Required action >>
Find the lines in the material below that include the word "mail", count them, and give that count alone.

Data supplied >>
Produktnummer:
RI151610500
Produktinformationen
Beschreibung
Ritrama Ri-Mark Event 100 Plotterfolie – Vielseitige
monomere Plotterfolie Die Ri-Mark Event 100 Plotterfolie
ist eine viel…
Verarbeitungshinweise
---
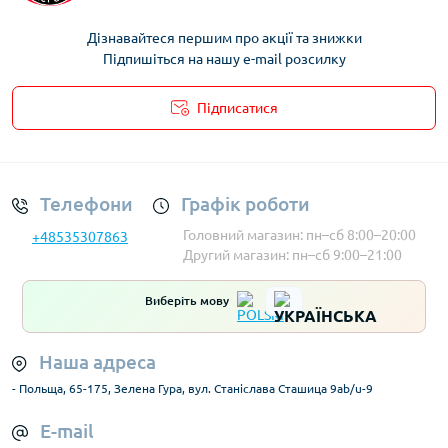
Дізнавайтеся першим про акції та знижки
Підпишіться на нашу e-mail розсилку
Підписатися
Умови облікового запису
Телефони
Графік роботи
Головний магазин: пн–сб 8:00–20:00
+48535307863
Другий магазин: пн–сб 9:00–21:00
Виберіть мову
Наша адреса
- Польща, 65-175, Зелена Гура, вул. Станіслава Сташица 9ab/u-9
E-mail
* * *
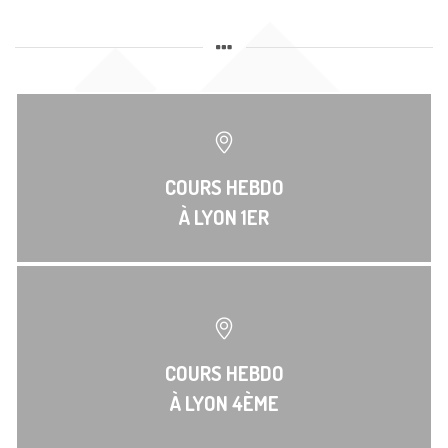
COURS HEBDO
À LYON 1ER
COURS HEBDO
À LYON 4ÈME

Your response >>
2